EZGİLERİN EFENDİSİ RÜSTEM AVCI

İnegöl’ün TRT’li halk müziği sanatçısı Rüstem Avcı ile Hamzabey Mahallesi’ndeki  evinde bir röportaj gerçekleştirdik.  Onun güzel sesinden artık bize ait olmayan topraklarda kalmış eski topraklarımızın türkülerini dinlerken, bir yandan üzüldük, bir yandan da türkülerle de olsa o hatıraların Rüstem Avcı gibi değerli bir sanatçı hemşerimiz tarafından seslendiriliyor ve yaşatılıyor olması bizleri de mutlu etti.

EZGİLERİN EFENDİSİ RÜSTEM AVCI
06.12.2020
A+
A-

Gönül coğrafyamızda her zaman baş tacı ettiğimiz yörelerimizin türkülerini hakkını vererek icra eden mutevazı sanatçımızla yaptığımız güzel röportajı beğeneceğinizden eminiz.

 

1-Rüstem Avcı Kimdir?

Anne ve babam 1951 yılında Bulgaristan Deliorman bölgesinden, Eskicuma Osmanpazarı kazasından Türkiye’ye göç etmişler.Bursa İnegöl Hamzabey köyüne gelmişler. Osmanlı İmparotorluğu’nun ilk şehidi Baykoca (Kocabey) türbesinin olduğu köy.
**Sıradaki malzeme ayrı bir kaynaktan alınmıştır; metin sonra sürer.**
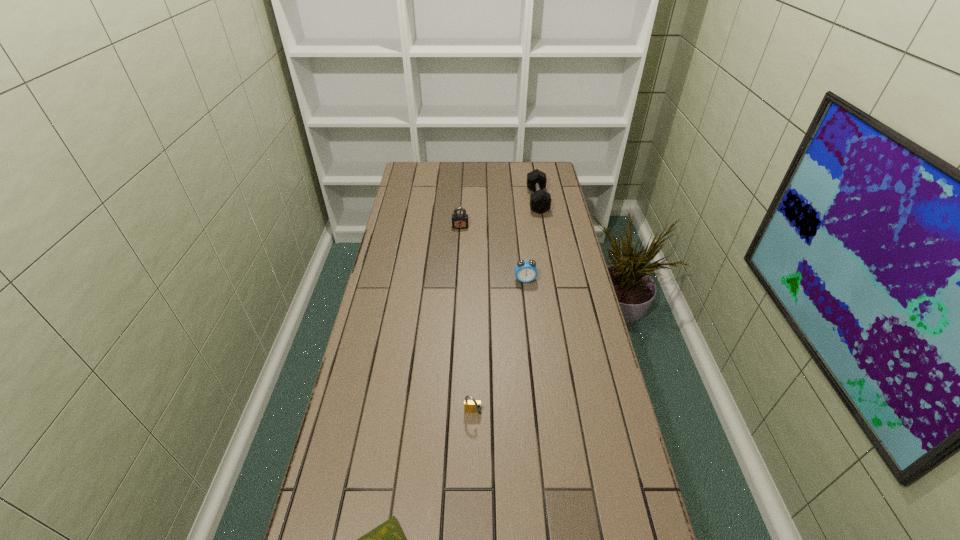 Identify the location of empty space between the third nearest object and the dumbbell. This screenshot has height=540, width=960. (531, 240).

At what (x,y) coordinates should I click in order to perform the action: click on empty space between the alarm clock and the rightmost object. Please return your answer as a coordinate pair (x, y). Looking at the image, I should click on (531, 240).

Find the location of a particular element. The width and height of the screenshot is (960, 540). free space between the dumbbell and the shorter padlock is located at coordinates (505, 307).

What are the coordinates of `empty space between the farthest object and the farther padlock` in the screenshot? It's located at (499, 213).

At what (x,y) coordinates should I click in order to perform the action: click on object that stands as the closest to the farthest object. Please return your answer as a coordinate pair (x, y). This screenshot has height=540, width=960. Looking at the image, I should click on (459, 221).

Image resolution: width=960 pixels, height=540 pixels. I want to click on object that is the fourth closest to the nearer padlock, so click(540, 201). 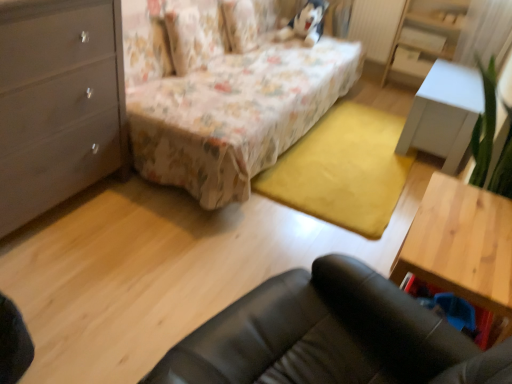 You are a GUI agent. You are given a task and a screenshot of the screen. Output one action in this format:
    pyautogui.click(x=<x>, y=<y>)
    Task: Click on the free space that is to the left of white glossy dresser at upper right
    The height and width of the screenshot is (384, 512).
    Given the screenshot: What is the action you would take?
    pyautogui.click(x=380, y=95) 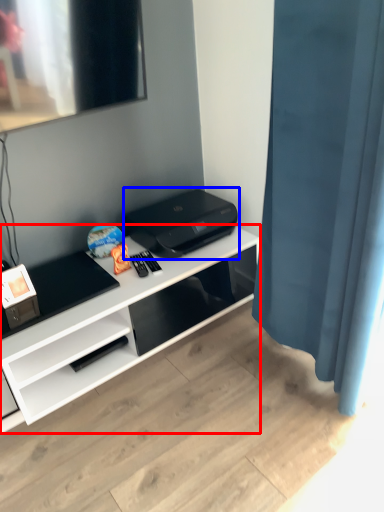 Question: Which object is further to the camera taking this photo, desk (highlighted by a red box) or printer (highlighted by a blue box)?

Choices:
 (A) desk
 (B) printer

Answer: (B) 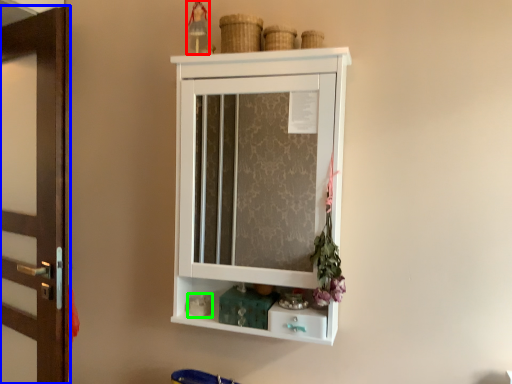 Question: Considering the real-world distances, which object is closest to toy (highlighted by a red box)? door (highlighted by a blue box) or toy (highlighted by a green box).

Choices:
 (A) door
 (B) toy

Answer: (A) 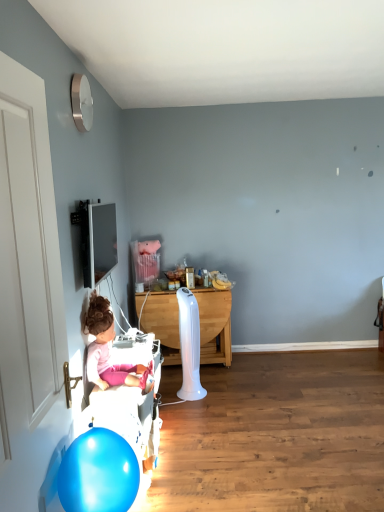 The height and width of the screenshot is (512, 384). Describe the element at coordinates (98, 473) in the screenshot. I see `blue glossy balloon at lower left` at that location.

Find the location of a particular element. white fabric bed frame at lower left is located at coordinates (131, 406).

This screenshot has width=384, height=512. What do you see at coordinates (131, 406) in the screenshot?
I see `white fabric bed frame at lower left` at bounding box center [131, 406].

Identify the location of white wood table at center. (214, 325).

Does white fabric bed frame at lower left have a larger size compared to white wood table at center?

Actually, white fabric bed frame at lower left might be smaller than white wood table at center.

The height and width of the screenshot is (512, 384). What are the coordinates of `table on the right of white fabric bed frame at lower left` in the screenshot? It's located at (214, 325).

Is white fabric bed frame at lower left further to the viewer compared to white wood table at center?

No.

Can we say white wood table at center lies outside white fabric bed frame at lower left?

Yes, white wood table at center is located beyond the bounds of white fabric bed frame at lower left.

From the image's perspective, between white wood table at center and white fabric bed frame at lower left, who is located below?

white fabric bed frame at lower left.

Is white wood table at center not near white fabric bed frame at lower left?

Actually, white wood table at center and white fabric bed frame at lower left are a little close together.

Can you confirm if white wood table at center is shorter than white fabric bed frame at lower left?

No.

Visually, is pink fabric doll at lower left positioned to the left or to the right of white fabric bed frame at lower left?

Based on their positions, pink fabric doll at lower left is located to the left of white fabric bed frame at lower left.

Is pink fabric doll at lower left situated inside white fabric bed frame at lower left or outside?

The correct answer is: outside.

From a real-world perspective, is pink fabric doll at lower left under white fabric bed frame at lower left?

No, from a real-world perspective, pink fabric doll at lower left is not under white fabric bed frame at lower left.

Is blue glossy balloon at lower left turned away from white fabric bed frame at lower left?

blue glossy balloon at lower left is not turned away from white fabric bed frame at lower left.

From a real-world perspective, which object stands above the other?

blue glossy balloon at lower left, from a real-world perspective.

Can you confirm if blue glossy balloon at lower left is thinner than white fabric bed frame at lower left?

Indeed, blue glossy balloon at lower left has a lesser width compared to white fabric bed frame at lower left.

Considering the relative sizes of blue glossy balloon at lower left and white fabric bed frame at lower left in the image provided, is blue glossy balloon at lower left smaller than white fabric bed frame at lower left?

Indeed, blue glossy balloon at lower left has a smaller size compared to white fabric bed frame at lower left.

Between point (96, 313) and point (109, 441), which one is positioned behind?

The point (96, 313) is farther.

Is pink fabric doll at lower left situated inside blue glossy balloon at lower left or outside?

pink fabric doll at lower left is located beyond the bounds of blue glossy balloon at lower left.

Is pink fabric doll at lower left facing away from blue glossy balloon at lower left?

No, pink fabric doll at lower left is not facing the opposite direction of blue glossy balloon at lower left.

At what (x,y) coordinates should I click in order to perform the action: click on balloon that appears on the right of pink fabric doll at lower left. Please return your answer as a coordinate pair (x, y). This screenshot has height=512, width=384. Looking at the image, I should click on (98, 473).

Is white fabric bed frame at lower left positioned behind blue glossy balloon at lower left?

Yes, the depth of white fabric bed frame at lower left is greater than that of blue glossy balloon at lower left.

Is white fabric bed frame at lower left oriented away from blue glossy balloon at lower left?

No, blue glossy balloon at lower left is not at the back of white fabric bed frame at lower left.

Does white fabric bed frame at lower left have a greater width compared to blue glossy balloon at lower left?

Yes.

Is pink fabric doll at lower left at the back of white wood table at center?

No, white wood table at center is not facing the opposite direction of pink fabric doll at lower left.

Is white wood table at center next to pink fabric doll at lower left and touching it?

They are not placed beside each other.

Which of these two, white wood table at center or pink fabric doll at lower left, is smaller?

With smaller size is pink fabric doll at lower left.

Can you confirm if white wood table at center is wider than pink fabric doll at lower left?

Yes, white wood table at center is wider than pink fabric doll at lower left.

Identify the location of bed frame below the white wood table at center (from the image's perspective). The image size is (384, 512). (131, 406).

Locate an element on the screen. table that is above the white fabric bed frame at lower left (from the image's perspective) is located at coordinates (214, 325).

Looking at the image, which one is located further to pink fabric doll at lower left, blue glossy balloon at lower left or white fabric bed frame at lower left?

Based on the image, blue glossy balloon at lower left appears to be further to pink fabric doll at lower left.

From the image, which object appears to be farther from pink fabric doll at lower left, white fabric bed frame at lower left or white wood table at center?

white wood table at center is positioned further to the anchor pink fabric doll at lower left.

When comparing their distances from white wood table at center, does white fabric bed frame at lower left or pink fabric doll at lower left seem closer?

Based on the image, white fabric bed frame at lower left appears to be nearer to white wood table at center.

From the image, which object appears to be farther from blue glossy balloon at lower left, pink fabric doll at lower left or white fabric bed frame at lower left?

pink fabric doll at lower left is further to blue glossy balloon at lower left.

Considering their positions, is white wood table at center positioned closer to pink fabric doll at lower left than white fabric bed frame at lower left?

white fabric bed frame at lower left.

From the image, which object appears to be nearer to blue glossy balloon at lower left, white fabric bed frame at lower left or pink fabric doll at lower left?

white fabric bed frame at lower left is closer to blue glossy balloon at lower left.

Based on their spatial positions, is white wood table at center or white fabric bed frame at lower left closer to blue glossy balloon at lower left?

white fabric bed frame at lower left is positioned closer to the anchor blue glossy balloon at lower left.

Considering their positions, is blue glossy balloon at lower left positioned further to white fabric bed frame at lower left than white wood table at center?

Based on the image, white wood table at center appears to be further to white fabric bed frame at lower left.

The width and height of the screenshot is (384, 512). Find the location of `bed frame between blue glossy balloon at lower left and white wood table at center in the front-back direction`. bed frame between blue glossy balloon at lower left and white wood table at center in the front-back direction is located at coordinates (131, 406).

At what (x,y) coordinates should I click in order to perform the action: click on person between blue glossy balloon at lower left and white fabric bed frame at lower left from front to back. Please return your answer as a coordinate pair (x, y). The height and width of the screenshot is (512, 384). Looking at the image, I should click on [x=107, y=351].

At what (x,y) coordinates should I click in order to perform the action: click on bed frame positioned between pink fabric doll at lower left and white wood table at center from near to far. Please return your answer as a coordinate pair (x, y). This screenshot has width=384, height=512. Looking at the image, I should click on [131, 406].

Where is `person between blue glossy balloon at lower left and white wood table at center along the z-axis`? person between blue glossy balloon at lower left and white wood table at center along the z-axis is located at coordinates (107, 351).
Ben, 15 Ağustos 1956 yılında dünyaya gelmişim. Nüfus cüzdanımda 15.02.1956 yazar. Arkadaşlarım ilk okula gidince bende  okula gitmek istiyorum diye ağlamışım. Bu sebeple yaşım altı ay büyütülmüş. Köy yaşantısı içinde koyunlarımız vardı.  İneklerimiz vardı. En zor kuzu çobanlığıdır. Çocukluğumda kuzuları ben otlatırdım. İlk okulu Hamzabey Köyünde okudum.
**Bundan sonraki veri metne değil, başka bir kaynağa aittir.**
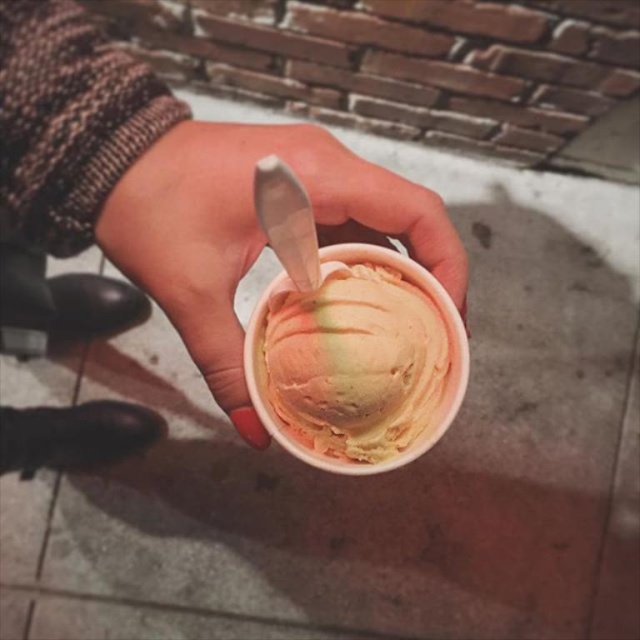 You are trying to take a photo of the pastel swirl ice cream at center. However, the matte plastic cup at center is blocking your view. Can you move the cup to the side to get a clear shot of the ice cream?

The pastel swirl ice cream at center is behind the matte plastic cup at center, so moving the cup to the side would allow you to see the ice cream clearly.

You are at an ice cream shop and want to know if the pastel swirl ice cream at center will fit into the matte plastic cup at center. Can you determine if the ice cream will fit based on their widths?

The matte plastic cup at center is wider than the pastel swirl ice cream at center, so the ice cream will fit into the cup.

You are at an ice cream shop and want to know if the pastel swirl ice cream at center will fit into the matte plastic cup at center. Can you confirm based on their sizes?

The matte plastic cup at center is much taller than the pastel swirl ice cream at center, so yes, the ice cream will fit comfortably inside the cup. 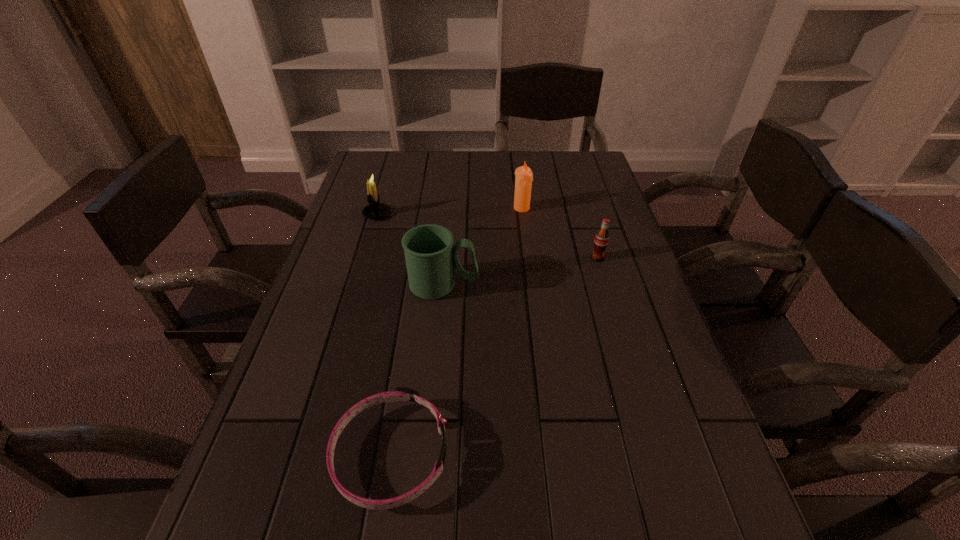 Identify the location of empty location between the soda and the candle. Image resolution: width=960 pixels, height=540 pixels. (560, 233).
Orta okul ve liseye İnegöl Lisesine devam ettim. Orta okul 2. Sınıftayken türkülere gönül verdim. Bağlama çalmayı,  türkü söylemeyi çok seviyordum.  İlk çaldığım türkü Gelin Ayşem’dir. İlk bağlamamı İnegölde Aşık Ramazan ustadan aldım.

İnegöl Halk Eğitim Merkezine gittim. Ben bağlama çalmayı öğrenmek istiyorum dedim. Rahmetli Nihat Siper hocamız müdürdü. Artvin Şavşat’lı. 1974-1975 yıllarında bağlama kursu İnegöl’de ilk defa açıldı. Hocalarımız Asım Özkoç ve Yusuf Aslan. Üç ay sonra  hocalarımız ayrıldı. Ben usta öğretici olarak görev aldım. Birçok öğrencim oldu. Hedefim müzik alanında kendimi geliştirmek, başarılı bir sanatçı olabilmek. Genç kardeşlerimize de tavsiyem hangi meslekte olursa olsun hedefiniz olmalı. Hedefi olmayan başarılı olamaz.
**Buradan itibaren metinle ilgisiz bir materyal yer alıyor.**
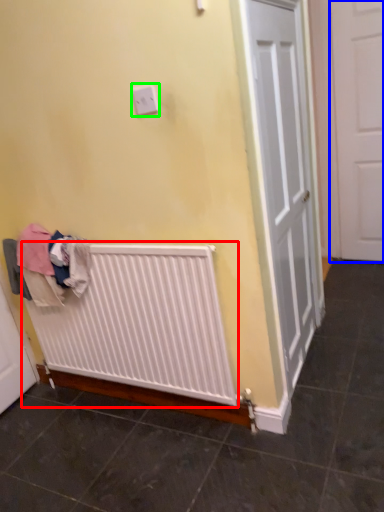 Question: Considering the real-world distances, which object is closest to radiator (highlighted by a red box)? door (highlighted by a blue box) or electric outlet (highlighted by a green box).

Choices:
 (A) door
 (B) electric outlet

Answer: (B) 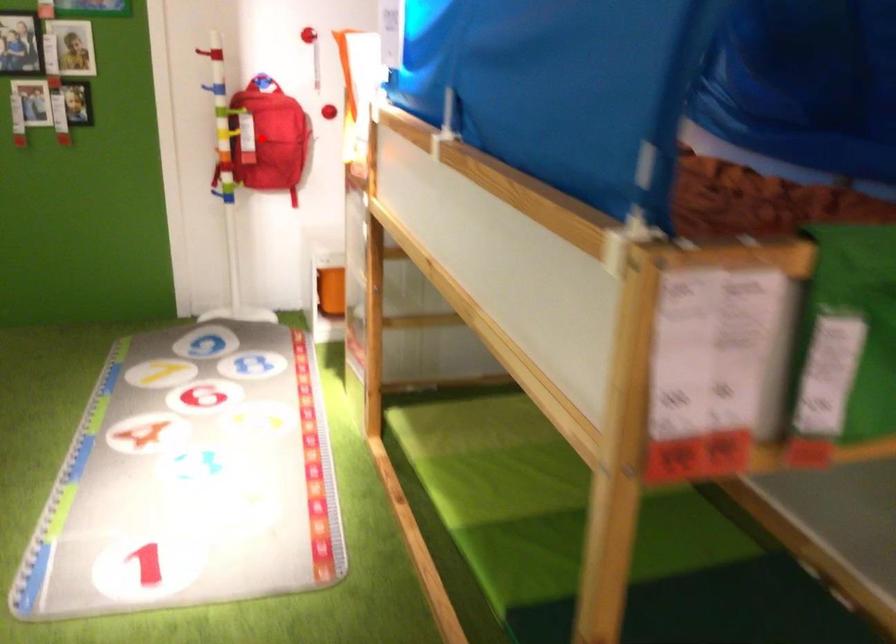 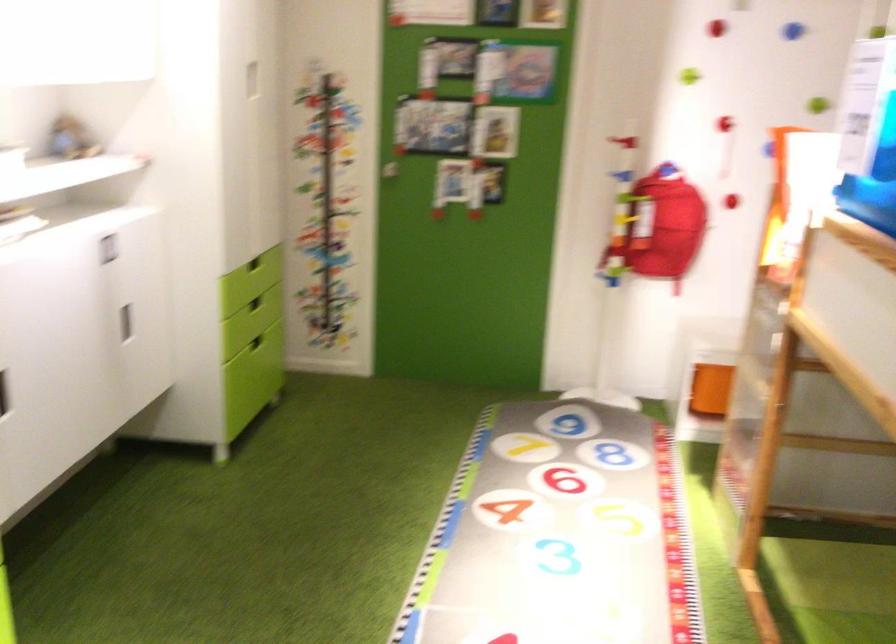 Locate, in the second image, the point that corresponds to the highlighted location in the first image.

(659, 227) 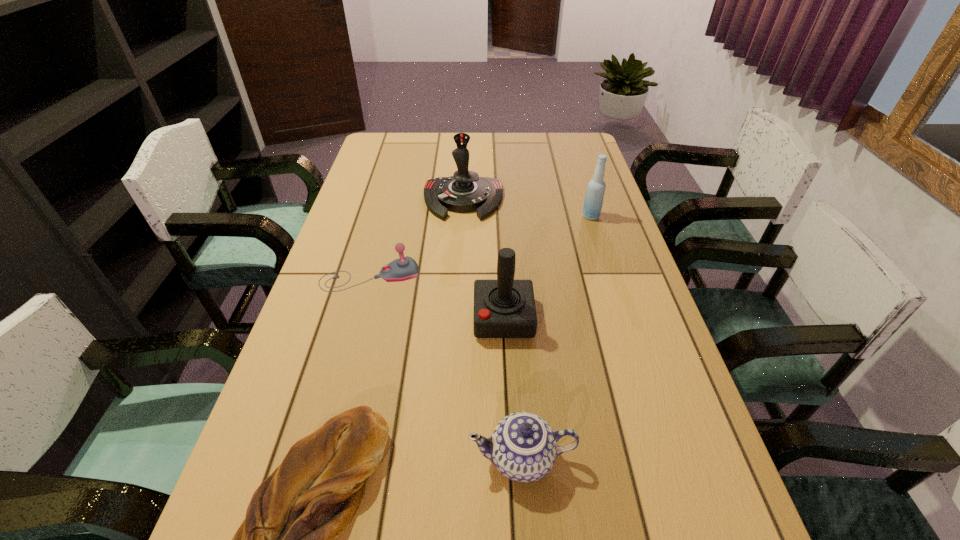 Locate an element on the screen. free location located 0.380m on the base of the nearest joystick is located at coordinates (321, 318).

Where is `blank space located from the spout of the chinaware`? The image size is (960, 540). blank space located from the spout of the chinaware is located at coordinates (263, 458).

The image size is (960, 540). What are the coordinates of `vacant space located from the spout of the chinaware` in the screenshot? It's located at (258, 458).

Find the location of a particular element. This screenshot has width=960, height=540. free space located from the spout of the chinaware is located at coordinates (x=432, y=458).

I want to click on free space located on the front of the second shortest object, so click(358, 321).

Locate an element on the screen. The image size is (960, 540). object that is at the left edge is located at coordinates (404, 268).

Where is `object present at the right edge`? This screenshot has height=540, width=960. object present at the right edge is located at coordinates (593, 201).

This screenshot has height=540, width=960. I want to click on vacant space at the far edge of the desktop, so click(422, 141).

Find the location of a particular element. free spot at the left edge of the desktop is located at coordinates (378, 162).

Identify the location of vacant space at the right edge of the desktop. (603, 323).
1976 yılı eylül ayında İstanbul’a müzik eğitimi için geldim. İlk önce İstanbul Belediye Konservutuarı Türk Müziği bölümüne girdim. Şimdi İstanbul Üniversitesi müzik bölümü oldu. Dersler Türk Musikisi ağırlıklı 3 yıl devam etti. İTÜ Türk Musikisi Devlet Konservutuarı  sınavlarını kazandım. 1982 yılında mezun oldum. Derleme çalışmalarım devam etti. Birçok türküyü TRT repatuvarına öğrenciyken  kazandırdım. Konservatuar son sınıftayken TRT İzmir Radyosu yetişmiş ses sanatçısı sınavı açtı. Yıl 1982. Kazandım. Basit bir radyoya  uyum kursunda konservatuar mezunuyum diye o dönem ilk okul mezunu Türk halk müziği müdürü usulen yapılan sınavda başarılı  olmama rağmen başarısız göstererek görevime son verildi. Senin hocan Nida Tüfekçi öyle mi? Evet deyince yaktım çıranı dedi.

İstanbul’a döndüm. Danıştaya dava açtım. İbrahim Sarıçiftçi müzik öğretmeni flüt için kitap hazırlamış, notaları ben yazdım. Notalar eskiden şablonla özel kalemle yazılırdı. Nota yazma parasıyla avukat masrafımı karşıladım. TRT İstanbul Radyosunda  1983 yılında akitli program yapımcısı oldum. Marmara Üniversitesi müzik bölümünde bağlama hocası oldum.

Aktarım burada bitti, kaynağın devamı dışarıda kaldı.